Como causa de pedir, narra o Autor que realizou inscrição no "Processo Seletivo para Ocupaça o das Vagas Remanescentes do FIES 1/2025", conforme edital publicado pelo Ministério da Educação, preenchendo todos os requisitos exigidos, e que em 21 de maio de 2025 o Ministério da Educação (MEC) comunicou a pré-seleção do Autor, por meio de e-mail oficial, com instruções para comparecimento à Comissão Permanente de Supervisão e Acompanhamento (CPSA) da instituição de ensino até o dia 23 de maio de 2025, com a finalidade de comprovar algumas informações.
Alega que compareceu na instituição de ensino por ele escolhida, UNIGRANRIO, em 22 de maio de 2025, todavia, foi surpreendido pela informação de que seria necessário ser aluno já matriculado em 2024.2, em desacordo com as regras do edital e da seleção, que permitiram a inscrição de candidatos ainda não matriculados, medida que se mostra arbitrária e descabida, uma vez que, conforme o edital do FIES e sua regulamentaça o legal (Portaria Normativa MEC nº 209/2018, art. 37, § 2º), não é exigida matrícula prévia para participação no processo seletivo.

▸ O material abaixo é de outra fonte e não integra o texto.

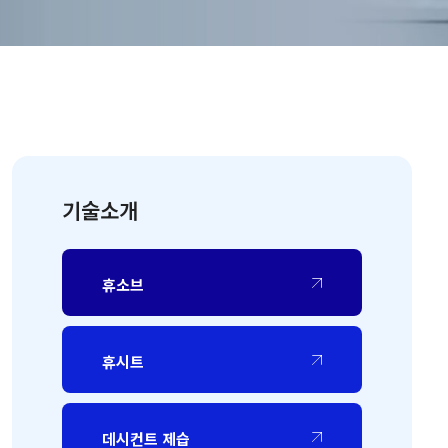
기술소개
휴소브
휴시트
데시컨트 제습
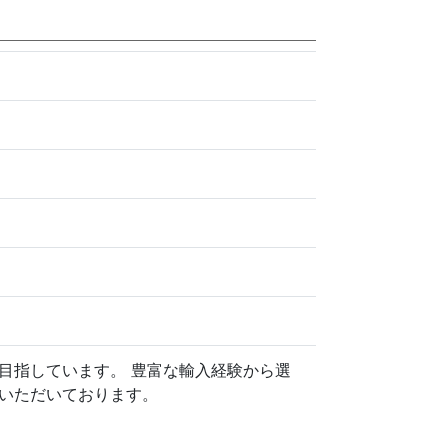
目指しています。 豊富な輸入経験から選
いただいております。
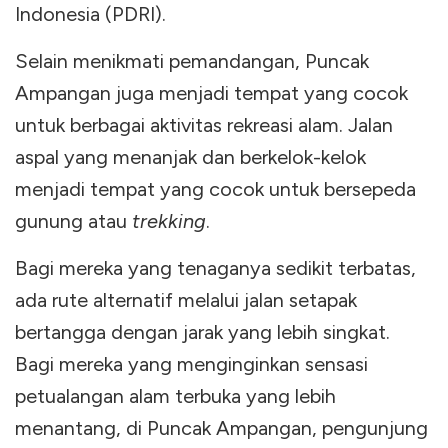
Indonesia (PDRI).
Selain menikmati pemandangan, Puncak
Ampangan juga menjadi tempat yang cocok
untuk berbagai aktivitas rekreasi alam. Jalan
aspal yang menanjak dan berkelok-kelok
menjadi tempat yang cocok untuk bersepeda
gunung atau
trekking
.
Bagi mereka yang tenaganya sedikit terbatas,
ada rute alternatif melalui jalan setapak
bertangga dengan jarak yang lebih singkat.
Bagi mereka yang menginginkan sensasi
petualangan alam terbuka yang lebih
menantang, di Puncak Ampangan, pengunjung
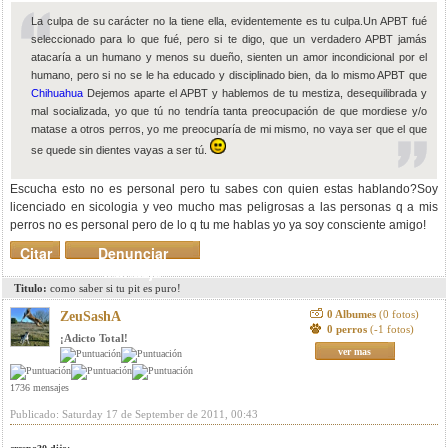
La culpa de su carácter no la tiene ella, evidentemente es tu culpa.Un APBT fué
seleccionado para lo que fué, pero si te digo, que un verdadero APBT jamás
atacaría a un humano y menos su dueño, sienten un amor incondicional por el
humano, pero si no se le ha educado y disciplinado bien, da lo mismo APBT que
Chihuahua
Dejemos aparte el APBT y hablemos de tu mestiza, desequilibrada y
mal socializada, yo que tú no tendría tanta preocupación de que mordiese y/o
matase a otros perros, yo me preocuparía de mi mismo, no vaya ser que el que
se quede sin dientes vayas a ser tú.
Escucha esto no es personal pero tu sabes con quien estas hablando?Soy
licenciado en sicologia y veo mucho mas peligrosas a las personas q a mis
perros no es personal pero de lo q tu me hablas yo ya soy consciente amigo!
Citar
Denunciar
mensaje
Titulo:
como saber si tu pit es puro!
0 Albumes
(0 fotos)
ZeuSashA
0 perros
(-1 fotos)
¡Adicto Total!
ver mas
1736 mensajes
Publicado: Saturday 17 de September de 2011, 00:43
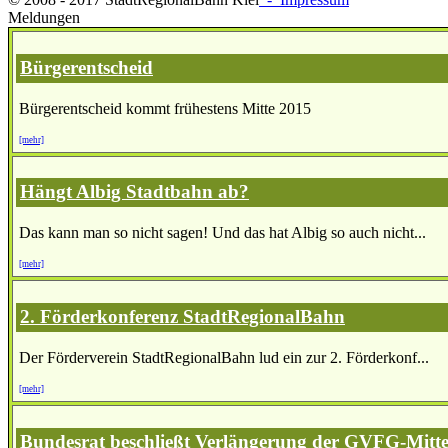
Meldungen
Bürgerentscheid
Bürgerentscheid kommt frühestens Mitte 2015
[mehr]
Hängt Albig Stadtbahn ab?
Das kann man so nicht sagen! Und das hat Albig so auch nicht...
[mehr]
2. Förderkonferenz StadtRegionalBahn
Der Förderverein StadtRegionalBahn lud ein zur 2. Förderkonf...
[mehr]
Bundesrat beschließt Verlängerung der GVFG-Mitte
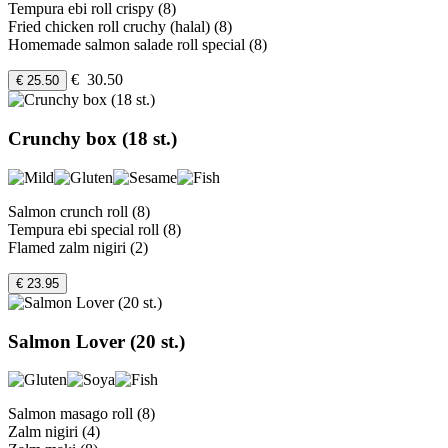
Tempura ebi roll crispy (8)
Fried chicken roll cruchy (halal) (8)
Homemade salmon salade roll special (8)
€ 30.50
€ 25.50
Crunchy box (18 st.)
Salmon crunch roll (8)
Tempura ebi special roll (8)
Flamed zalm nigiri (2)
€ 23.95
Salmon Lover (20 st.)
Salmon masago roll (8)
Zalm nigiri (4)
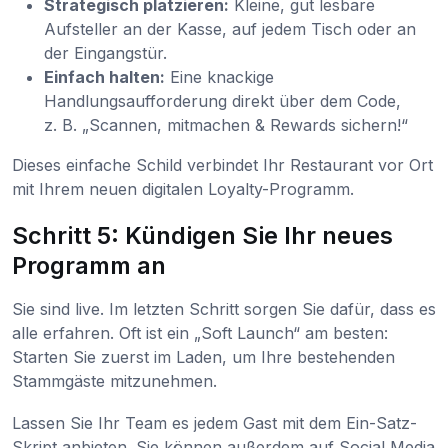
Strategisch platzieren:
Kleine, gut lesbare
Aufsteller an der Kasse, auf jedem Tisch oder an
der Eingangstür.
Einfach halten:
Eine knackige
Handlungsaufforderung direkt über dem Code,
z. B. „Scannen, mitmachen & Rewards sichern!“
Dieses einfache Schild verbindet Ihr Restaurant vor Ort
mit Ihrem neuen digitalen Loyalty-Programm.
Schritt 5: Kündigen Sie Ihr neues
Programm an
Sie sind live. Im letzten Schritt sorgen Sie dafür, dass es
alle erfahren. Oft ist ein „Soft Launch“ am besten:
Starten Sie zuerst im Laden, um Ihre bestehenden
Stammgäste mitzunehmen.
Lassen Sie Ihr Team es jedem Gast mit dem Ein-Satz-
Skript anbieten. Sie können außerdem auf Social Media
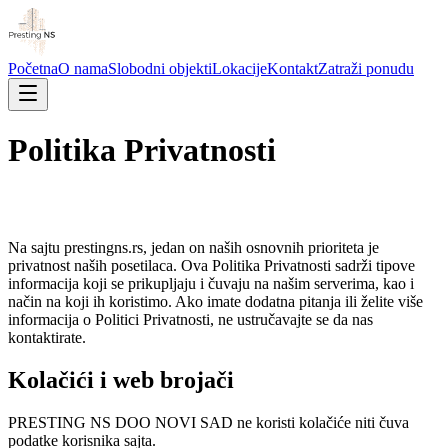
Početna
O nama
Slobodni objekti
Lokacije
Kontakt
Zatraži ponudu
Politika Privatnosti
Na sajtu prestingns.rs, jedan on naših osnovnih prioriteta je
privatnost naših posetilaca. Ova Politika Privatnosti sadrži tipove
informacija koji se prikupljaju i čuvaju na našim serverima, kao i
način na koji ih koristimo. Ako imate dodatna pitanja ili želite više
informacija o Politici Privatnosti, ne ustručavajte se da nas
kontaktirate.
Kolačići i web brojači
PRESTING NS DOO NOVI SAD
ne koristi kolačiće niti čuva
podatke korisnika sajta.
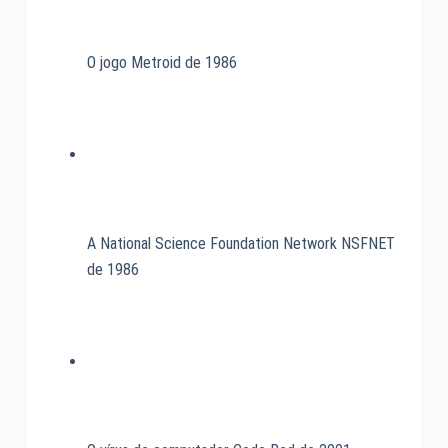
O jogo Metroid de 1986
A National Science Foundation Network NSFNET
de 1986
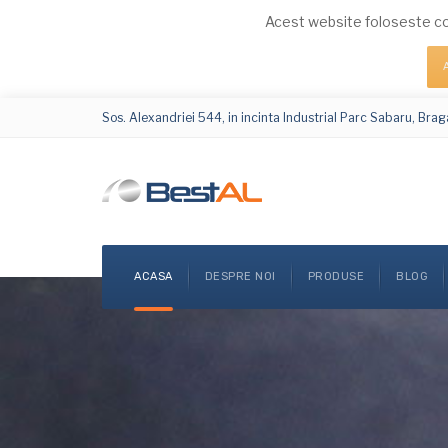
Acest website foloseste co
Sos. Alexandriei 544, in incinta Industrial Parc Sabaru, Braga
ACASA
DESPRE NOI
PRODUSE
BLOG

É sucinto o relatório. Decido.
Preliminarmente, defiro a gratuidade de justiça requerida pela parte autora.
Referente ao pedido de tutela provisória formulado na inicial, conforme o disposto no artigo 300, caput, do CPC, esta pressupõe que haja elementos que evidenciem a probabilidade do direito e o perigo de dano ou o risco ao resultado útil do processo.
Trata-se de medida de exceção, devendo ser utilizada criteriosamente, sobretudo antes da oitiva da parte contrária, já que impede o contraditório, um dos princípios fundamentais de nosso sistema processual, inclusive consagrado a nível constitucional.
Não vislumbro nesta fase processual, probabilidade jurídica suficiente para o deferimento da tutela provisória requerida, diante da documentação anexada aos autos pela parte autora.
Ademais, em exame superficial dos elementos constantes dos autos, não há como se reconhecer, pois, a verossimilhança das alegações autorais.
Ressalto que o Autor sequer juntou aos autos o referido edital do processo seletivo do FIES, do qual participou.
Trata-se de questão a ser melhor aferida em sentença, após completa instrução do feito.
Ante ao exposto, INDEFIRO O PEDIDO DE TUTELA PROVISÓRIA requerida, nos termos do art. 300 do CPC.
CITEM-SE as rés para apresentarem resposta no prazo legal (arts. 183 e 335 CPC), ocasião em que deverão juntar nos autos cópia de todos os documentos sob sua guarda pertinentes ao esclarecimento dos fatos sub judice e indicar, justificadamente, as provas que pretende produzir.
Apresentada contestação, havendo preliminares ou a oposição de fato impeditivo, modificativo ou extintivo do direito da parte autora, intime-se para apresentação de réplica no prazo de 15 dias (arts. 350 e 351 do CPC), devendo nesta ocasião a parte autora indicar as provas que deseja produzir, sob pena de preclusão e/ou requerer o julgamento antecipado da lide.
Desde já fica indeferido o requerimento genérico de provas sem a devida fundamentação (art. 370, parágrafo único do CPC).
Havendo juntada de novos documentos, dê-se vista à parte contrária, pelo prazo de 15 dias, nos termos do art. 437, §1º do CPC.
Findo o prazo para réplica, venham os autos conclusos.